6. The method according to claim 5, wherein the pyrolysis oil is mixed with the fossil oil in a proportion of up to 100% by mass.

7. The method according to claim 4, wherein the plastic waste that is thermochemically converted into pyrolysis oil is used tires and/or mixed plastic waste.

8. The method according to claim 1, further comprising the step of: adding biobased polymer fibers and/or polymer filaments made from raw materials from the processing of plastic waste to the fibers or filaments made from the raw material used for making the textile web.

9. The method according to one of claim 8, further comprising the step of: coating wherein the textile substrate web in whole or in part with an adhesive.

10. The method according to claim 9, wherein the adhesive is a pressure-sensitive UV-cross linkable hot-melt pressure-sensitive adhesive.

11. The method according to claim 9, wherein the textile web coated with the adhesive is wound helically or as a longitudinal wrap around goods to be sheathed.

12. The method according to claim 11, wherein the goods are cables in automobiles.

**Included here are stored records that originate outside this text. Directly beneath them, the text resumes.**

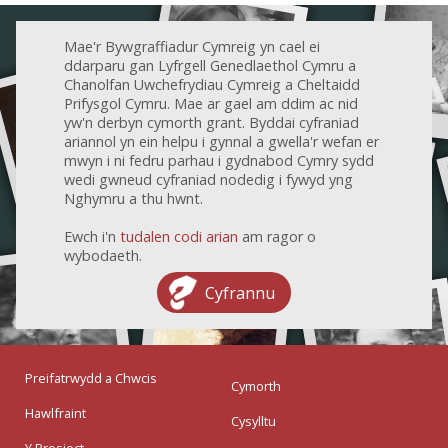
Mae'r Bywgraffiadur Cymreig yn cael ei
ddarparu gan Lyfrgell Genedlaethol Cymru a
Chanolfan Uwchefrydiau Cymreig a Cheltaidd
Prifysgol Cymru. Mae ar gael am ddim ac nid
yw'n derbyn cymorth grant. Byddai cyfraniad
ariannol yn ein helpu i gynnal a gwella'r wefan er
mwyn i ni fedru parhau i gydnabod Cymry sydd
wedi gwneud cyfraniad nodedig i fywyd yng
Nghymru a thu hwnt.
Ewch i'n
tudalen codi arian
am ragor o
wybodaeth.
Cyfrannu
Preifatrwydd a Chwcis
Cymorth
Hawlfraint
Cysylltu
Y Prosiect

13. A system, for making a textile substrate web, the apparatus comprising: means for thermochemically converting plastic waste into raw material;means for making the plastic fibers and/or filaments are at least partially from the raw material; andmeans for forming the plastic fibers and/or filaments made from the raw material into a textile web.

14. The system according to claim 13, wherein the means for thermochemically converting includes a supply of plastic waste, the means for making include a heated reactor receiving the waste and outputting pyrolysis oil.

15. The system according to claim 14, the system further comprising: means for mixing the pyrolysis oil with fossil oil.

16. The system according to claim 15, wherein the means for making further includes processing means for converting the mixture of pyrolysis and fossil oils into granulates and feeding same to the means for forming the plastic fibers and/or filaments.

17. The system according to claim 13, further comprising: final-treatment means for coating the textile web at least partially with an adhesive

18. An adhesive wrapping tape for sheathing cables in automobiles, made by the method according to claim 9 and comprising: a textile substrate web made from plastic fibers and or filaments made at least partially from a raw material itself made from thermochemically processed plastic waste, andan adhesive coating applied to one or both faces of the web.

19. The adhesive tape according to claim 12, wherein the filaments are biobased polymer fibers and/or polymer filaments made from raw materials and are formed into a nonwoven, woven, knitted or crocheted textile usable as a wrapping-cable substrate band.

20. Use of the adhesive tape according to claim 12 for wrapping cables and forming a cable set.